L’impegno era chiaro: i parlamentari eletti avrebbero dovuto percepire al massimo tremila euro di stipendio, il resto sarebbe dovuto essere versato al Tesoro, rinunciare a tutti i benefit a partire dal vitalizio. Peccato però, che da una verifica fatta sul sito tirendiconto.it i due esponenti di spicco hanno percepito una media superiore ai diecimila euro al mese, toccando anche i dodicimila o tredicimila mensili. Addirittura per Di Maio non sono mancate le stoccate di una parte del gruppo parlamentare grillino per i quasi centodiecimila euro extraindennità spesi “per eventi sul territorio”.

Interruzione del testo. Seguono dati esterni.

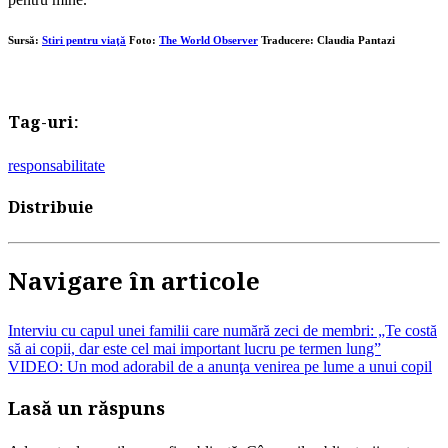
Sursă:
Stiri pentru viaţă
Foto:
The World Observer
Traducere: Claudia Pantazi
Tag-uri:
responsabilitate
Distribuie
Navigare în articole
Interviu cu capul unei familii care numără zeci de membri: „Te costă
să ai copii, dar este cel mai important lucru pe termen lung”
VIDEO: Un mod adorabil de a anunţa venirea pe lume a unui copil
Lasă un răspuns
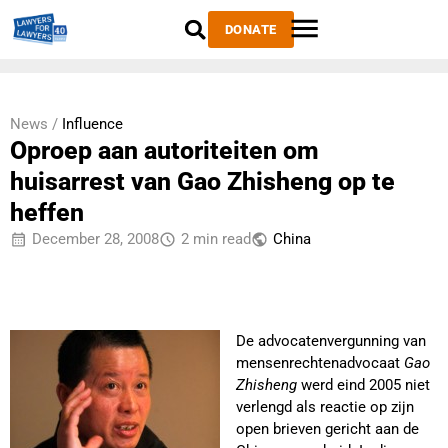
DONATE
News /
Influence
Oproep aan autoriteiten om
huisarrest van Gao Zhisheng op te
heffen
December 28, 2008
2 min read
China
De advocatenvergunning van
mensenrechtenadvocaat
Gao
Zhisheng
werd eind 2005 niet
verlengd als reactie op zijn
open brieven gericht aan de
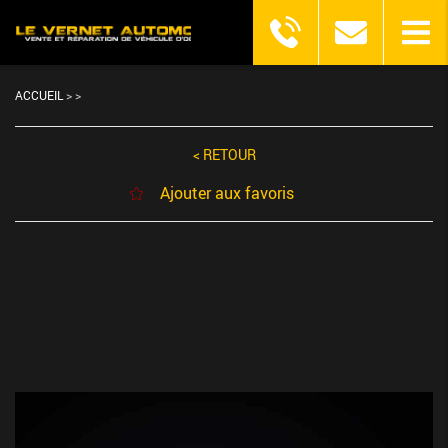
ACCUEIL
>
>
< RETOUR
Ajouter aux favoris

Beppe Grillo arriva arriva in San Firenze dove si sarebbe dovuta svolgere tutta la cerimonia della “restitution day”, poi cambia idea perché la piazza era vuota e gioca la carta camaleontica, si sposta nella più affollata piazza della Signoria, dove c’è molta più gente, ma che non ha niente a che fare con l’iniziativa grillina, una ventina di militanti lo scorta gridando “onesta”.

Ad attenderlo un auto, prima di salire si sofferma con un piede all’interno dell’abitacolo, ride, mima Berlusconi e a voce alta dice “facciamo un predellino”.

Chissà cosa resterà di questa sua puntata a Firenze, probabilmente si aspettava più interesse da parte dei fiorentini, ma la delusione tenta di nasconderla con battute a raffica sul governo tecnico in caso di vittoria del No o sulla legge elettorale.

“Se si vuole ridurre davvero il costo della politica votiamo Sì per eliminare 315 senatori, mettere il tetto agli stipendi dei consiglieri regionali, eliminare province e il Cnel, che ci è costato un miliardo di euro. Basta votare Sì senza fare tante chiacchiere” afferma Dario Nardella. Sempre il sindaco di Firenze “non è semplice portare tanta gente in piazza della Signoria. Beppe” – twitta – “a te è andata così” aggiunge “noi proveremo a far meglio venerdì” conclude con tanto di #bastaunsi.

Venerdì, infatti Renzi chiuderà la campagna referendaria proprio nel capoluogo toscano, in piazza della Signoria. La stessa, postata vuota, dal primo cittadino. La foto è l’emblema del flop pentastellato.